The angry reaction of Bench's customers to its sudden closing was another reason why Bench was an attractive acquisition target, Charney said. Their venting on social media showed that "they have a very loyal customer base that really loves that product," he said.

Bench had announced on Dec. 27 that its platform was no longer accessible. In addition to the poor timing of the announcement — just days before year end — customers complained that they had had no prior notice that the company was shutting down. 

Charney declined to comment about why Bench had shuttered. The company's CEO, Jean-Philippe (J.P.) Durrios, left in November, according to his LinkedIn profile.

Bench had once proclaimed its mission as making "a profound difference in the quality of life of 1 million people" and touted itself as America's largest bookkeeping service for small businesses. In 2021, it raised its last major round of venture capital — $60 million in series C financing — bringing its VC total to about $100 million. At the same time, Bench rolled out a "financial toolkit" for customers that included business bank accounts and debit cards in addition to its bookkeeping, payroll and tax preparation services. Employer.com already offers bank accounts and debit cards, Charney said. 

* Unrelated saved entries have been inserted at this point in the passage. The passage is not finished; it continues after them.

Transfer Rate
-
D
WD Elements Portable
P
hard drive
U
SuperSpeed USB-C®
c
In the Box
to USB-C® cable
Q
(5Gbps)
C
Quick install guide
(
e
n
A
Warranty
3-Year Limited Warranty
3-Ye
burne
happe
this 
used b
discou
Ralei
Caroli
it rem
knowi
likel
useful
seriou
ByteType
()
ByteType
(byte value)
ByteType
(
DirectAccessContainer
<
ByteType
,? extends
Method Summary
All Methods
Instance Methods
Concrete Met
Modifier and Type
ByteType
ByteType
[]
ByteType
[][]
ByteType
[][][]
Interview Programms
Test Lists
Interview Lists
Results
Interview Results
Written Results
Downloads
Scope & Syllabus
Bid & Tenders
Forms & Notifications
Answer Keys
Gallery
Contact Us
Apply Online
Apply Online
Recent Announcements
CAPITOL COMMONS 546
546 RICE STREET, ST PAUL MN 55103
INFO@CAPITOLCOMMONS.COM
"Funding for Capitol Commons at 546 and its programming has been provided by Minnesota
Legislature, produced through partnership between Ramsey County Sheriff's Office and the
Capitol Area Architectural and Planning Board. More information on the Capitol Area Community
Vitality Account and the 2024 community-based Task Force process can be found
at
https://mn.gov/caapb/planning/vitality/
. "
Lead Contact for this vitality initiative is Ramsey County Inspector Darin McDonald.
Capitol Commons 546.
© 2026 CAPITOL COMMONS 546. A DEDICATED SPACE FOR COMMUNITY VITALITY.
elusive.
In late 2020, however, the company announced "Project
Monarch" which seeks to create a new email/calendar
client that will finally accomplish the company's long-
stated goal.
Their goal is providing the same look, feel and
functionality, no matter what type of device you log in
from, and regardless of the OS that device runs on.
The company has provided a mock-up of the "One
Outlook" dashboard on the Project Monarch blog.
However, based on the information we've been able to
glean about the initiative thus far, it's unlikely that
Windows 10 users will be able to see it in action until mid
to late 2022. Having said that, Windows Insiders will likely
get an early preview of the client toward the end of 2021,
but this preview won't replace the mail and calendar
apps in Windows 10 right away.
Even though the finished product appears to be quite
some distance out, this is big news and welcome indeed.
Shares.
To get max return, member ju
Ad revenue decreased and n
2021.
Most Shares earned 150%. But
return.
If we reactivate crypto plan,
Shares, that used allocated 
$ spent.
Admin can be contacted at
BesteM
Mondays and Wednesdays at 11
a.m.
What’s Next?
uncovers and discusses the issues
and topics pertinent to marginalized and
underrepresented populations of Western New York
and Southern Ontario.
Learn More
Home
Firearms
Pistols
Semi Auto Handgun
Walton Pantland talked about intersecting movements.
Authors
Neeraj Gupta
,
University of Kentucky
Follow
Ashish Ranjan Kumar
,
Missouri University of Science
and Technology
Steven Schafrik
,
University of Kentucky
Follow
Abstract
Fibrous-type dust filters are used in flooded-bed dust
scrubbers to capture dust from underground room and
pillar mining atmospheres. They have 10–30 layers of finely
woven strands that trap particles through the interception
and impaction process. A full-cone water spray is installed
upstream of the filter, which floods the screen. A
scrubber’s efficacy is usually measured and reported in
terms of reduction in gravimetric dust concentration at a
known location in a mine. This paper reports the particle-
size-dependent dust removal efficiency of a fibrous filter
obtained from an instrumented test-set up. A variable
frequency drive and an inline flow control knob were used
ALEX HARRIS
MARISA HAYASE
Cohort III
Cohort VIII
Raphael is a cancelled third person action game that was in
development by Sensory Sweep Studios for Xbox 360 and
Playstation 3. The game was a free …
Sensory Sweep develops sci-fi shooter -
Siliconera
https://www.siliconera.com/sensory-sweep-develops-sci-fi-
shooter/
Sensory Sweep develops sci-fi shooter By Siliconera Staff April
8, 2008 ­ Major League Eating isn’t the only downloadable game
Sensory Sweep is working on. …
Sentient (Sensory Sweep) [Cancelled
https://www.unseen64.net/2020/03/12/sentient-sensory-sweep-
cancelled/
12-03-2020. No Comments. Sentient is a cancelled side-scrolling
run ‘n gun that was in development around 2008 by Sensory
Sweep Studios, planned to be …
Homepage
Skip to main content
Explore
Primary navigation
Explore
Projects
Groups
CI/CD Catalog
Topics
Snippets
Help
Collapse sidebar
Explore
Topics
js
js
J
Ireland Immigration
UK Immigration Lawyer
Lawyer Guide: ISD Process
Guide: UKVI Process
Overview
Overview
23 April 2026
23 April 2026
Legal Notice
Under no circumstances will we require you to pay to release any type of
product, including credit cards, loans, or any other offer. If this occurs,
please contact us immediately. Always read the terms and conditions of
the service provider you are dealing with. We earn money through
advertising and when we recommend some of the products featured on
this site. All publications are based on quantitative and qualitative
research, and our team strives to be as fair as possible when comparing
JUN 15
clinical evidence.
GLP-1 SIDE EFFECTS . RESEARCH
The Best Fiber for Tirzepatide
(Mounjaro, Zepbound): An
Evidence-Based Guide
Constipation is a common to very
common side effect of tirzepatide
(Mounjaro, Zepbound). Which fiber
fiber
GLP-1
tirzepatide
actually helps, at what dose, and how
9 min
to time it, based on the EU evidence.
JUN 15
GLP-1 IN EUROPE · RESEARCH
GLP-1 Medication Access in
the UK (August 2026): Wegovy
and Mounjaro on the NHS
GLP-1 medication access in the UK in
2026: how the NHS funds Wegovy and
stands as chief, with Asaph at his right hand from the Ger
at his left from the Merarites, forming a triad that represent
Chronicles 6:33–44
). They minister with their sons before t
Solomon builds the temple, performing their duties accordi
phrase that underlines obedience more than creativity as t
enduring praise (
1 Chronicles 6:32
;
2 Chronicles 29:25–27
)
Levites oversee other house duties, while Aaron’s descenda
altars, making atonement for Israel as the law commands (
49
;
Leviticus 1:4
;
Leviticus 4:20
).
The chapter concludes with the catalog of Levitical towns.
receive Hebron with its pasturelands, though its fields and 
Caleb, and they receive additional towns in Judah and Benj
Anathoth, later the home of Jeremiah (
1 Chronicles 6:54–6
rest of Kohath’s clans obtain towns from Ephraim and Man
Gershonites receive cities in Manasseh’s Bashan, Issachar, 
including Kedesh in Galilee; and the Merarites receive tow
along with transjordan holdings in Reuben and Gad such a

Later in 2021, Bench's CEO and co-founder Ian Crosby was fired, just after the company had just turned down "a highly lucrative acquisition offer," he reported on LinkedIn late last month. 

Employer.com's owner, Tinsley, started Job Mobz, a recruiting-as-a-service firm, in 2012 and acquired smaller staffing companies before acquiring Recruiter.com Ventures, a Nasdaq-listed recruiting services tech platform, last year. Later in 2024, he acquired Employer.com — a provider of international payroll, staffing and compliance services — for $450,000.

 Employer.com expects to close at least two acquisitions in January, Charney said, and the company will be focused on acquiring more businesses that provide "post-employment" services to companies.  

"We will continue to look at any company that has either a better technology offering than we can provide in some of these point solutions, or closes the capability gap, or has employees who fit in with our roadmap," he said. "We're very acquisitive."